Um Software oder auch ganze Betriebssysteme testen zu können, hat man ja nicht immer einen kompletten PC zur Verfügung, dessen Festplatte dann vielleicht sogar formatiert werden muss. Hier bieten sich Software an, die einfach auf einem bereits lauffähigem PC mittels Software einen weiteren PC im PC “nachbauen”, so genannte Virtuelle Maschinen.

  • VMware Workstation
    Es ist sehr komfortabel durch intuitive Nutzbarkeit. Man kann leider die Optionen (“Hardware”) des PCs nicht individuell festlegen. Und es ist kostenpflichtig. Alternativ kann man auch VMware Player nutzen. Dieses Programm ist kostenlos, kann aber keine Virtuellen Maschinen erstellen, sondern bereits erstellte nur abspielen.
    VMware gibt es als Programm für Windows und Linux in verschiedenen Versionen.

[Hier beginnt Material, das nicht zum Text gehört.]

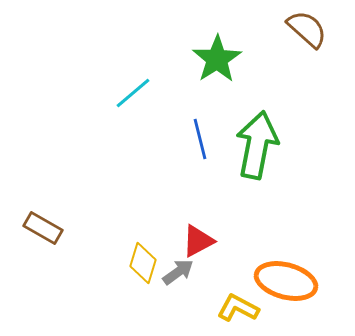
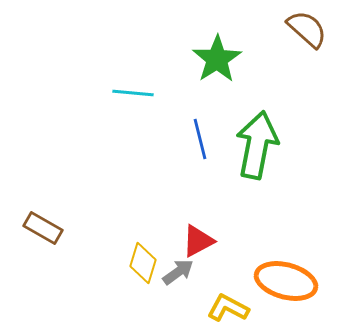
cyan line: rotated 45 degrees clockwise
yellow L-shape: moved 10 px left
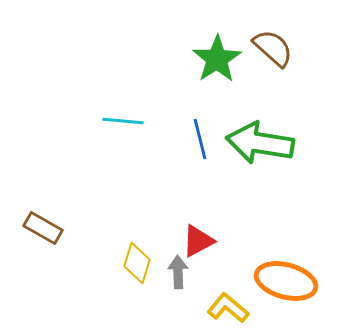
brown semicircle: moved 34 px left, 19 px down
cyan line: moved 10 px left, 28 px down
green arrow: moved 3 px right, 2 px up; rotated 92 degrees counterclockwise
yellow diamond: moved 6 px left
gray arrow: rotated 56 degrees counterclockwise
yellow L-shape: rotated 12 degrees clockwise
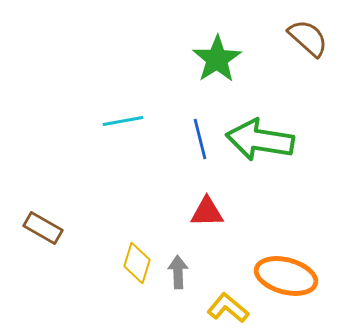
brown semicircle: moved 35 px right, 10 px up
cyan line: rotated 15 degrees counterclockwise
green arrow: moved 3 px up
red triangle: moved 9 px right, 29 px up; rotated 27 degrees clockwise
orange ellipse: moved 5 px up
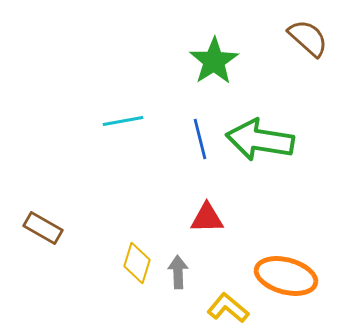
green star: moved 3 px left, 2 px down
red triangle: moved 6 px down
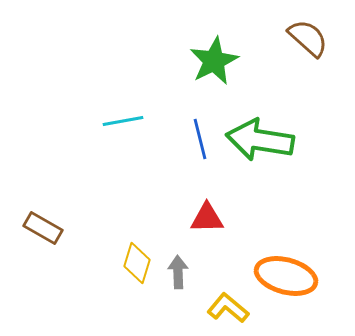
green star: rotated 6 degrees clockwise
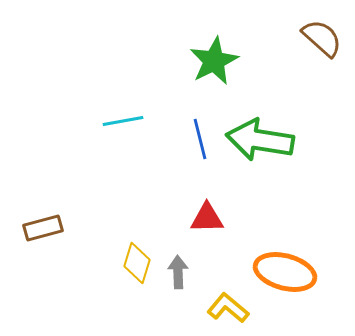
brown semicircle: moved 14 px right
brown rectangle: rotated 45 degrees counterclockwise
orange ellipse: moved 1 px left, 4 px up
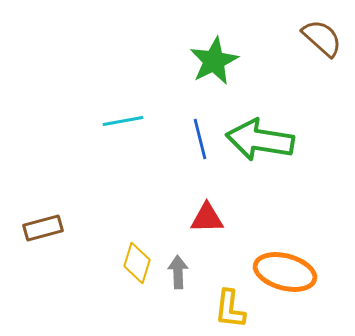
yellow L-shape: moved 2 px right, 1 px down; rotated 123 degrees counterclockwise
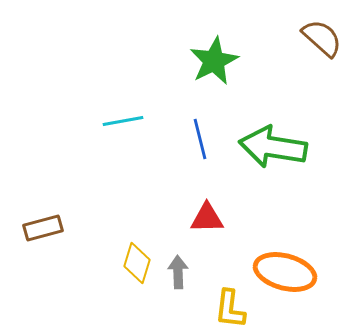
green arrow: moved 13 px right, 7 px down
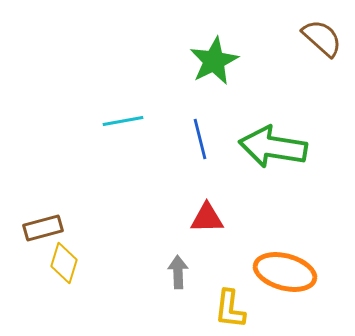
yellow diamond: moved 73 px left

  • VirtualBox von Sun Microsystems
    Weiterhin empfiehlt sich das OpenSource-Pendant VirtualBox. Diese Software hat den entscheidenden Vorteil Sie ist kostenlos und kann sehr gut mit der kommerziellen Variante von VMware mithalten. Zudem bietet VirtualBox -wenn Windows als Gast-Betriebssystem genutzt wird- den “Seamless Mode” (Rahmenlosen Modus) an.
    Mit dem “Seamless Mode” kann man -ohne zusätzlich einen Rahmen um das Fester des Virtuellen PCs zu haben- den Virtuellen und den echten PC mit ein ander verbinden. Man kann z.B. auf einfachste Weise unter Linux einen “echten” Windows-Arbeitsplatz öffen.
  • VirtualPC von Microsoft
    Dieses Programm ist kostenlos und eignet sich vor allem für die Virtualisierung von Microsoft-Betriebssystemen (Windows in allen Versionen). Als Wirtsbetriebssystem (also dasjenige, unter welchem die virtuellen PCs gestartet werden) kommt hier aber nur Windows in Frage. So eignet sich VirtualPC eigentlich nur für die Virtualisierung von Windows unter Windows. Dies erscheint vielleicht widersinnig, ist es aber ganz und gar nicht.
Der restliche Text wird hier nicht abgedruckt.